§ Provided entries
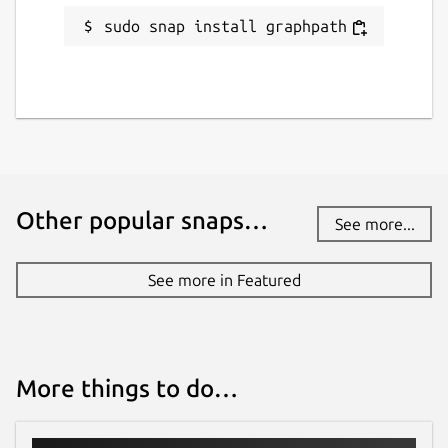
sudo snap install graphpath
Other popular snaps…
See more...
See more in Featured
More things to do…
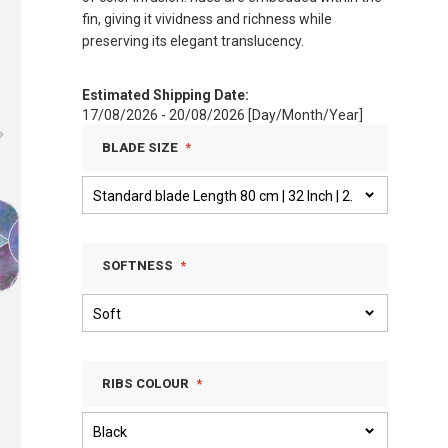
fin, giving it vividness and richness while
preserving its elegant translucency.
Estimated Shipping Date:
17/08/2026 - 20/08/2026 [Day/Month/Year]
BLADE SIZE
SOFTNESS
RIBS COLOUR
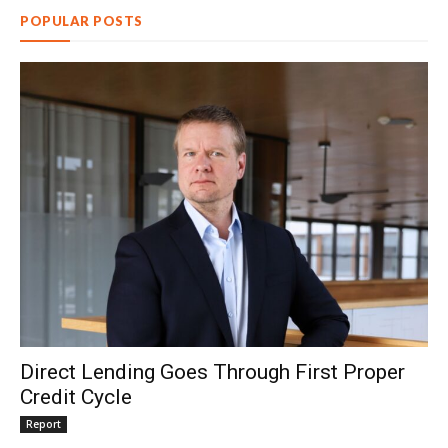
POPULAR POSTS
Direct Lending Goes Through First Proper
Credit Cycle
Report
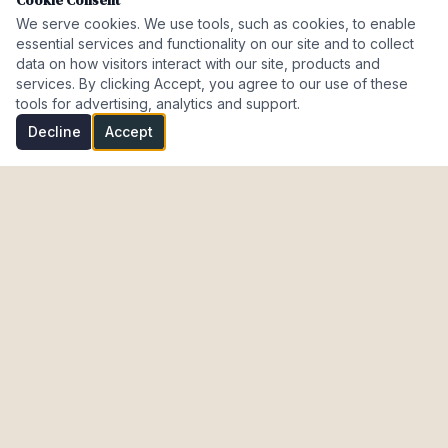
Cookie Consent
We serve cookies. We use tools, such as cookies, to enable
essential services and functionality on our site and to collect
data on how visitors interact with our site, products and
services. By clicking Accept, you agree to our use of these
tools for advertising, analytics and support.
Decline
Accept
Investment Properties · AL · FL · CT · Israel
meir@cohenmazal.com
NAVIGATION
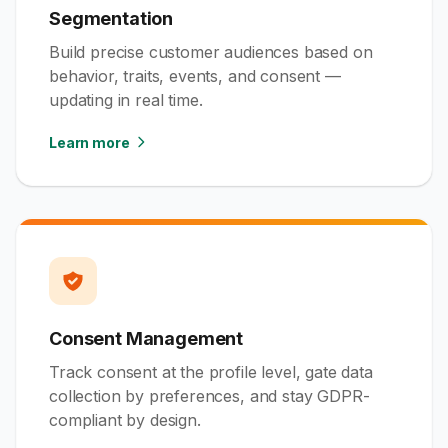
Segmentation
Build precise customer audiences based on
behavior, traits, events, and consent —
updating in real time.
Learn more
Consent Management
Track consent at the profile level, gate data
collection by preferences, and stay GDPR-
compliant by design.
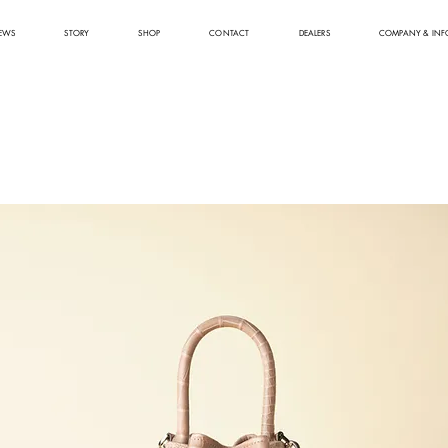
EWS
STORY
SHOP
CONTACT
DEALERS
COMPANY & INF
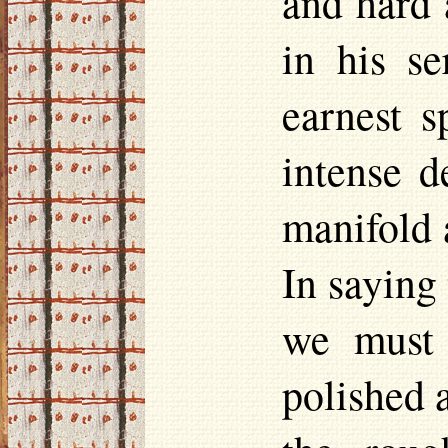
and hard 
in his s
earnest s
intense d
manifold 
In saying
we must 
polished a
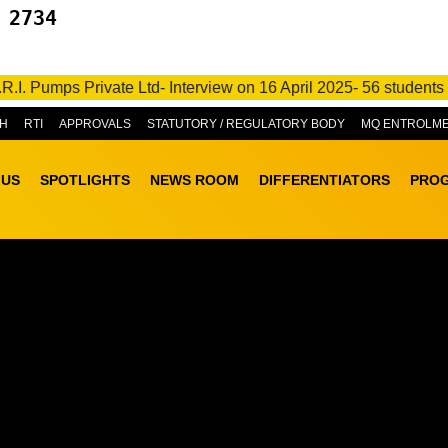
 2734
e Ltd- Interview on 16 April 2025- 56 students got placed • M/s
H
RTI
APPROVALS
STATUTORY / REGULATORY BODY
MQ ENTROLM
 US
SPOTLIGHTS
NEWS ROOM
DIFFERENTIATORS
PRO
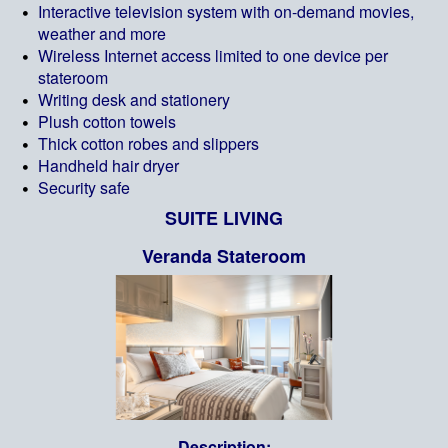
Interactive television system with on-demand movies,
weather and more
Wireless Internet access limited to one device per
stateroom
Writing desk and stationery
Plush cotton towels
Thick cotton robes and slippers
Handheld hair dryer
Security safe
SUITE LIVING
Veranda Stateroom
Description:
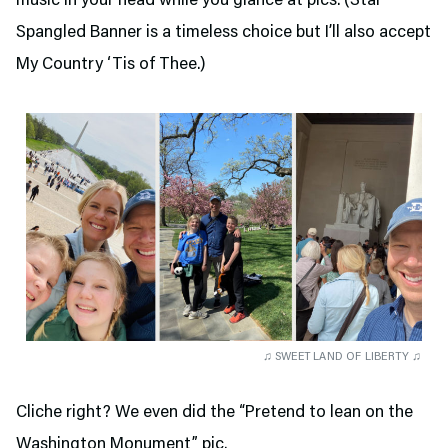
music in your head while you glance at pics. (Star
Spangled Banner is a timeless choice but I’ll also accept
My Country ‘Tis of Thee.)
♫ SWEET LAND OF LIBERTY ♫
Cliche right? We even did the “Pretend to lean on the
Washington Monument” pic.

§ What is needed
Return all the records exactly. Skip the pictures.

§ Response box
sudo snap install graphpath
Other popular snaps…
See more...
See more in Featured
More things to do…
fin, giving it vividness and richness while
preserving its elegant translucency.
Estimated Shipping Date:
17/08/2026 - 20/08/2026 [Day/Month/Year]
BLADE SIZE
SOFTNESS
RIBS COLOUR
POPULAR POSTS
Direct Lending Goes Through First Proper
Credit Cycle
Report
Cookie Consent
We serve cookies. We use tools, such as cookies, to enable
essential services and functionality on our site and to collect
data on how visitors interact with our site, products and
services. By clicking Accept, you agree to our use of these
tools for advertising, analytics and support.
Decline
Accept
Investment Properties · AL · FL · CT · Israel
meir@cohenmazal.com
NAVIGATION
Segmentation
Build precise customer audiences based on
behavior, traits, events, and consent —
updating in real time.
Learn more
Consent Management
Track consent at the profile level, gate data
collection by preferences, and stay GDPR-
compliant by design.
EWS
STORY
SHOP
CONTACT
DEALERS
COMPANY & INF
and hard 
in his s
earnest s
intense d
manifold 
In saying
we must 
polished a
 2734
e Ltd- Interview on 16 April 2025- 56 students got placed • M/s
H
RTI
APPROVALS
STATUTORY / REGULATORY BODY
MQ ENTROLM
 US
SPOTLIGHTS
NEWS ROOM
DIFFERENTIATORS
PRO
Interactive television system with on-demand movies,
weather and more
Wireless Internet access limited to one device per
stateroom
Writing desk and stationery
Plush cotton towels
Thick cotton robes and slippers
Handheld hair dryer
Security safe
SUITE LIVING
Veranda Stateroom
Description:
music in your head while you glance at pics. (Star
Spangled Banner is a timeless choice but I’ll also accept
My Country ‘Tis of Thee.)
♫ SWEET LAND OF LIBERTY ♫
Cliche right? We even did the “Pretend to lean on the
Washington Monument” pic.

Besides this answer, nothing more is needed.